Rhabdoid tumours (RTs) are highly aggressive paediatric malignancies arising as malignant rhabdoid tumours (MRTs) in the kidney or atypical teratoid/rhabdoid tumours (AT/RTs) in the brain. Despite low tumour mutation burden, immune profiling has revealed substantial immune infiltration, including elevated Immune Paediatric Signature Scores (IPASS), robust T-cell and myeloid presence, and SMARCB1-dependent re-expression of endogenous retroviruses, suggesting a reactive tumour immune microenvironment (TIME). Despite these features, RTs remain incurable, highlighting the need to resolve their spatial immune architecture to inform new therapeutic strategies.

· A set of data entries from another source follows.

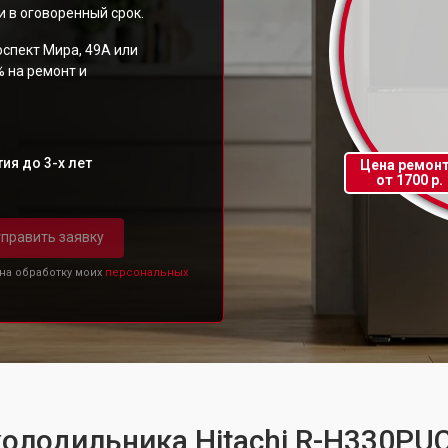
 в оговоренный срок.
спект Мира, 49А или
% на ремонт и
ия до 3-х лет
Цена ремон
от 1700 р.
править заявку
 на обработку моих
персональных
холодильника Hitachi R-H330P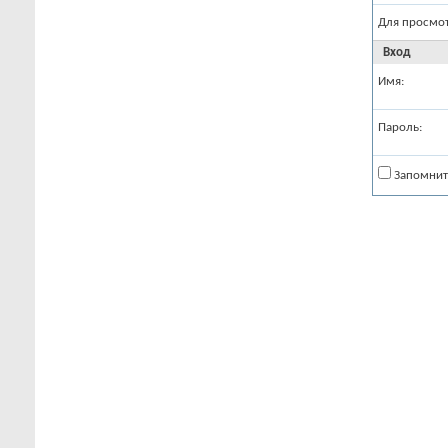
Для просмо
Вход
Имя:
Пароль:
Запомнит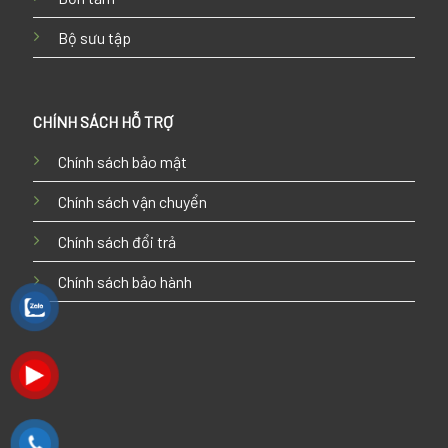
Bộ sưu tập
CHÍNH SÁCH HỖ TRỢ
Chính sách bảo mật
Chính sách vận chuyển
Chính sách đổi trả
Chính sách bảo hành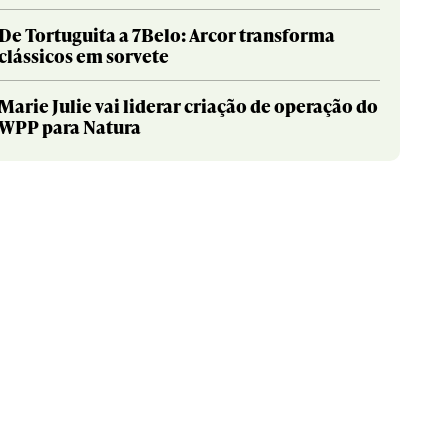
De Tortuguita a 7Belo: Arcor transforma
clássicos em sorvete
Marie Julie vai liderar criação de operação do
WPP para Natura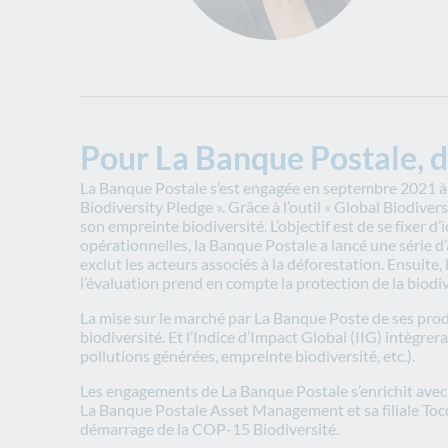
Pour La Banque Postale, 
La Banque Postale s’est engagée en septembre 2021 à d
Biodiversity Pledge ». Grâce à l’outil « Global Biodiv
son empreinte biodiversité. L’objectif est de se fixer d’
opérationnelles, la Banque Postale a lancé une série d’a
exclut les acteurs associés à la déforestation. Ensui
l’évaluation prend en compte la protection de la biodiv
La mise sur le marché par La Banque Poste de ses produ
biodiversité. Et l’Indice d’Impact Global (IIG) intègrera
pollutions générées, empreinte biodiversité, etc.).
Les engagements de La Banque Postale s’enrichit avec 
La Banque Postale Asset Management et sa filiale Tocqu
démarrage de la COP-15 Biodiversité.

We applied a multi-omic approach integrating bulk RNA sequencing, whole-genome sequencing, and spatial transcriptomics and proteomics to characterise the RT TIME. Inflamed tumours (high IPASS) were enriched for chemokine trafficking pathways, whereas immune-cold tumours were dominated by extracellular matrix (ECM) organisation and skeletal muscle–related programs. Spatial transcriptomics revealed a striking absence of inflammatory macrophages within tumour cores, with immune cells sequestered in dense stromal niches. Spatial proteomics further identified “inflamed stromal” regions and a gradient of suppressive myeloid and other immune cell types, consistent with immune exclusion. MRTs displayed dispersed T cells and macrophages across tumour and stromal compartments, whereas AT/RTs were dominated by stromal and perivascular myeloid aggregates. Macrophage transcriptional profiles demonstrated reduced interferon signalling and proliferation in AT/RTs, alongside enhanced tissue remodelling and M2-like polarisation.
These results establish immune exclusion, rather than absence, as a defining feature of RTs, highlighting stromal niches and ECM barriers as key impediments to effective anti-tumour immunity. Notably, tumour-derived leukemia inhibitory factor (LIF), with receptor enrichment on infiltrating myeloid cells, emerges as a candidate signalling axis mediating immune exclusion. Collectively, this study provides the first spatially resolved immune atlas of paediatric RTs, demonstrates how reactive immune cells are confined to stromal regions, and nominates ECM and LIF–LIFR signalling as tractable therapeutic vulnerabilities for these otherwise intractable childhood cancers.